Perhaps not quite so outstanding, but still a rewarding performance is the interpretation of Prokofiev’s Violin Sonata which closes the disc. One highlight comes in the opening Andante assai, in which Paul Huang’s playing of the passage which the composer described as resembling “wind passing through a graveyard”. Mr. Huang’s playing of this passage is free of exaggeration, yet captures all its quasi-gothic horror, and somehow evokes not just a graveyard so much as an entire battlefield. Elsewhere, the two booklet interviews mentioned earlier draw attention to passages which a reviewer might choose to mention, as when Paul Huang says of the last movement that it is “a frenetic folk dance, seemingly joyous at first but gradually moving towards a dramatic climax in which all the thematic material heard in previous movements (wind over the gravestones, church bells, sounds of battle, etc.) collide in chaos”. As in their performance of the Poulenc, Helen and Paul Huang articulate just about perfectly the complex emotions in the music.
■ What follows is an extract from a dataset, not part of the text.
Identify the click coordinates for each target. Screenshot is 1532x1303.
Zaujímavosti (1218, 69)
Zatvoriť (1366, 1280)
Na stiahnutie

This is a fine album characterised by musical insight and sensitivity, as well as by an utter honesty of response. We shall surely hear more of these two accomplished musicians. One minor reservation is that the recorded sound is neither as bright nor as spacious as we expect nowadays, but one’s ears soon adjust. This is very well worth hearing, especially for the superb interpretation of Poulenc’s solitary violin sonata.